Halobutyl rubbers, which are halogenated isobutylene/isoprene copolymers, are the polymers of choice for best air retention in tires for passenger, truck, bus, and aircraft vehicles. Bromobutyl rubber, chlorobutyl rubber, and halogenated star-branched butyl rubbers can be formulated for specific tire applications, such as tubes or innerliners. The selection of ingredients and additives for the final commercial formulation depends upon the balance of the properties desired, namely, processability and tack of the green (uncured) compound in the tire plant versus the in-service performance of the cured tire composite. Examples of halobutyl rubbers are bromobutyl (brominated isobutylene-isoprene rubber or BIIR), chlorobutyl (chlorinated isobutylene-isoprene rubber or CIIR), star-branched butyl (SBB), EXXPRO™ elastomers (brominated isobutylene-co-p-methyl-styrene) copolymer (otherwise known as BIMSM), etc.

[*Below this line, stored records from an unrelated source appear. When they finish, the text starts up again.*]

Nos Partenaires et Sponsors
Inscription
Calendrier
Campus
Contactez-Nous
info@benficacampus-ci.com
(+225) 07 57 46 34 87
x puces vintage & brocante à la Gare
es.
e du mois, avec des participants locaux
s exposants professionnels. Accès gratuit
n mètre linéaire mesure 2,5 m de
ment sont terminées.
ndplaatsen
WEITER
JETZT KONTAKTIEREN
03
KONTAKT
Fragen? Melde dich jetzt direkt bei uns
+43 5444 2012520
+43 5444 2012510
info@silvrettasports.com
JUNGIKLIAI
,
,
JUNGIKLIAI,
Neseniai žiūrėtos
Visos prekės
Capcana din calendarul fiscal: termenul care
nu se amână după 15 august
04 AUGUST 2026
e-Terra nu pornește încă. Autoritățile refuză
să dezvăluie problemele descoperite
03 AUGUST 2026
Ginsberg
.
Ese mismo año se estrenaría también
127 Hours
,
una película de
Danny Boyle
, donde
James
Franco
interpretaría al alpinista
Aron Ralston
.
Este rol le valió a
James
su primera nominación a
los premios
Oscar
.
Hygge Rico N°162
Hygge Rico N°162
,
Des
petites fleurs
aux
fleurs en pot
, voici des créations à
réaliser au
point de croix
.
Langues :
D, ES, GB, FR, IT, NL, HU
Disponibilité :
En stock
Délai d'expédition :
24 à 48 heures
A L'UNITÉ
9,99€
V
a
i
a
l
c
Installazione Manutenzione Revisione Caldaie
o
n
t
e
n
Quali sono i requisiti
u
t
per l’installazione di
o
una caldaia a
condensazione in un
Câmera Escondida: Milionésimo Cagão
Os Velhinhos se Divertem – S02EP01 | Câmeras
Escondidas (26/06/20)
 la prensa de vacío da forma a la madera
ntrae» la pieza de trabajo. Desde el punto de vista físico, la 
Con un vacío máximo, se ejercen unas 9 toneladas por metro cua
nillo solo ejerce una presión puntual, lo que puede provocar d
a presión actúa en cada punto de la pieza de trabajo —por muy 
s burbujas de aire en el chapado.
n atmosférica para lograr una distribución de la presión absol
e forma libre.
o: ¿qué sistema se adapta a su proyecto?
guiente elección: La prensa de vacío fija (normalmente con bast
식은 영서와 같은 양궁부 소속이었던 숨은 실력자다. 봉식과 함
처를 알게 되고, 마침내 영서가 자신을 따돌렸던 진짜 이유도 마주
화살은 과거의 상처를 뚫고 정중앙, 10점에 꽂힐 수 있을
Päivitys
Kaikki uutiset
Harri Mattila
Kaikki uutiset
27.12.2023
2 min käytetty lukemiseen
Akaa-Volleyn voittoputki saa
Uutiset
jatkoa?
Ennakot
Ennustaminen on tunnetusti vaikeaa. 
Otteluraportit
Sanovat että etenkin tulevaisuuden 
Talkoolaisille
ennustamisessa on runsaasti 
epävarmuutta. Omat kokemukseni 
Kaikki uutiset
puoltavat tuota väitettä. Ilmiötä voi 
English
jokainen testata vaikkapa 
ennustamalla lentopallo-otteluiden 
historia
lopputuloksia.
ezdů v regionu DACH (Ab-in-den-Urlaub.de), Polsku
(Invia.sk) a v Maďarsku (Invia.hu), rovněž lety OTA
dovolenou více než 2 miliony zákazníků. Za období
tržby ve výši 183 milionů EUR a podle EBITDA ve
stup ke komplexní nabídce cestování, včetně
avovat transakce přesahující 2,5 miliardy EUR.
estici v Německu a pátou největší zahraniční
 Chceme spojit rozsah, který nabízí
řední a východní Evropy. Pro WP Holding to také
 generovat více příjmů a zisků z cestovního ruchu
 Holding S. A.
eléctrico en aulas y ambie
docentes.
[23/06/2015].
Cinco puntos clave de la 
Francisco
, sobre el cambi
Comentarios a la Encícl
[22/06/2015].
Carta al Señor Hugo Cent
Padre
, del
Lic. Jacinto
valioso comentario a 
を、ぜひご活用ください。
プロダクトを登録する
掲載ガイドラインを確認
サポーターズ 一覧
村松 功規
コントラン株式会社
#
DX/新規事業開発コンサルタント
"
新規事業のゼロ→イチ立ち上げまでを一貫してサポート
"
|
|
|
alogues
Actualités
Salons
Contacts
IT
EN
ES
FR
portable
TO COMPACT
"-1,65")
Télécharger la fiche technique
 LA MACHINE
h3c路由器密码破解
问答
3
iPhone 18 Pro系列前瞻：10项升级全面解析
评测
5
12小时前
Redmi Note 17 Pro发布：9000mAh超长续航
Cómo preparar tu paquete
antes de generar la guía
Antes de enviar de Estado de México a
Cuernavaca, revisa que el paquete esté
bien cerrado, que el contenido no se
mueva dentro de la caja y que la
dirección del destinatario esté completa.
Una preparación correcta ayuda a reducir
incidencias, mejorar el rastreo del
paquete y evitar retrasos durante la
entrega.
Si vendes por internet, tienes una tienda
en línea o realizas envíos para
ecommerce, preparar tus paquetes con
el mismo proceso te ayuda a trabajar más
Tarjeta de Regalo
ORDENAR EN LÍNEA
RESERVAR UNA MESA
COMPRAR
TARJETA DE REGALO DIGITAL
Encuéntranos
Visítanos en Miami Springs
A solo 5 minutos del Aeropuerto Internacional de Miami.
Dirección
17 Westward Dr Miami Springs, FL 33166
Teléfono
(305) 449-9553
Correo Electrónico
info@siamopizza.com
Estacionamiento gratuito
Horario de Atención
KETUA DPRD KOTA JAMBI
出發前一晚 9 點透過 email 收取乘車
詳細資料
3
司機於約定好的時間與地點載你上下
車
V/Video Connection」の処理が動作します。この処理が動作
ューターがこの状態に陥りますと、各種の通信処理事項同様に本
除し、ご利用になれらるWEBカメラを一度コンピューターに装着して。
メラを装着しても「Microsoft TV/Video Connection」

For rubber compounding applications, traditional small sub-micron fillers such as carbon black and silica are added to halobutyl rubbers to improve fatigue resistance, fracture toughness and tensile strength. More recently, methods to alter product properties and improve air barrier properties in halobutyl rubbers have been developed that comprise adding nanofillers apart from these traditional fillers to the elastomer to form a “nanocomposite.” Nanocomposites are polymer systems containing inorganic particles with at least one dimension in the nanometer range (see, for example, WO 2008/042025).
Common types of inorganic particles used in nanocomposites are phyllosilicates, an inorganic substance from the general class of so called “nanoclays” or “clays” generally provided in an intercalated form wherein platelets or leaves of the clay are arranged in a stack in the individual clay articles with interleaf spacing usually maintained by the insertion of another compound or chemical species between the adjacent lamellae. Ideally, intercalation inserts into the space or gallery between the clay surfaces. Ultimately, it is desirable to have exfoliation, wherein the polymer is fully dispersed with the individual nanometer-size clay platelets.
The extents of dispersion, exfoliation, and orientation of platy nanofillers such as organosilicates, mica, hydrotalcite, graphitic carbon, etc., strongly influence the permeability of the resulting polymer nanocomposites. The barrier property of a polymer in theory is significantly improved, by an order of magnitude, with the dispersion of just a few volume percent of exfoliated high aspect-ratio platy fillers, due simply to the increased diffusion path lengths resulting from long detours around the platelets. Nielsen, J. Macromol. Sci. (Chem.), vol. A1, p. 929 (1967), discloses a simple model to determine the reduction in permeability in a polymer by accounting for the increase in tortuosity from impenetrable, planarly oriented platy fillers. Gusev et al., Adv. Mater., vol. 13, p. 1641 (2001), discloses a simple stretched exponential function relating the reduction of permeability to aspect ratio times volume fraction of the platy filler that correlates well with permeability values numerically simulated by direct three-dimensional finite element permeability calculations.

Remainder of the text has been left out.